The nineteen-fifties have long been eulogized as a period of tranquillity, stability and general happiness with life. So it was in the world of baseball. Major league baseball, with a few exceptions, revolved around the northeast and its successes centered around the City of New York. A World Series took place in Gotham in every year of the 1950-1960 period except 1959 and that season's champions, the Dodgers, had been residents of Brooklyn as recently as 1957.

I have enjoyed baseball since my first encounter at Braves Field in Boston in 1950 at the age of seven. In those days, the majority of the games were played during the day and the teams did not draw fans like they do today. Attendance of a million fans annually was considered a bonanza and a very successful season. On sleepy August afternoons, the Braves and the Red Sox both opened their grandstands to little leaguers figuring that the seats would go unused anyway, so they might as well sell some ice cream, peanuts and souvenirs while providing thrills to the youngsters.

I remember buying a major league yearbook at that game that was crammed with facts and statistics pertaining to the 1949 season. I loved the statistics so much that I begged a second grade teacher to instruct me in long division even before I could properly subtract in order that I might compute batting averages. I also remember taking a ride with my father in late September of that year and we listened to a re-broadcast of the Philadelphia Phillies-Brooklyn Dodgers game in which Dick Sisler, Richie Ashburn and Robin Roberts brought the Phillies’ fans their first flag in thirty-five years. I recall my dad, a real Braves fan, becoming very excited as Dodgers were ousted from a return trip to the World Series.

My first significant media experience was listening to the 1951 Giants-Dodgers three game playoff.

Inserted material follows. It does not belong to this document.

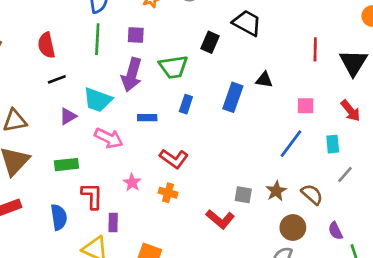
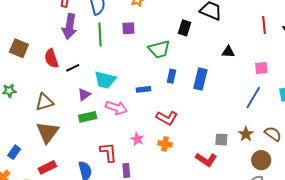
red semicircle: (46, 45) -> (51, 58), moved
purple arrow: (132, 75) -> (69, 26), moved
blue rectangle: (233, 97) -> (200, 79), moved
green rectangle: (66, 165) -> (88, 117), moved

I arrived home from school just in time to catch the last few innings of each game and, believe me, I was not disappointed. I had followed the miracle of Coogan's Bluff through September in the now-defunct evening Boston Traveler and I searched for the area in a map of New York City that I had found around our home. It did not take me long to realize that Yankee Stadium was a mere stone's throw across the Harlem River from the historic Polo Grounds and that the Bronx was actually a place where people lived. My knowledge of things pertaining to baseball grew exponentially.  My mother remarked more than once that if I knew my lessons in history and geography like I knew the subjects relative to baseball she would have an "A" student on her hands of whom she could be proud instead of a sports-statistics-spouting preadolescent.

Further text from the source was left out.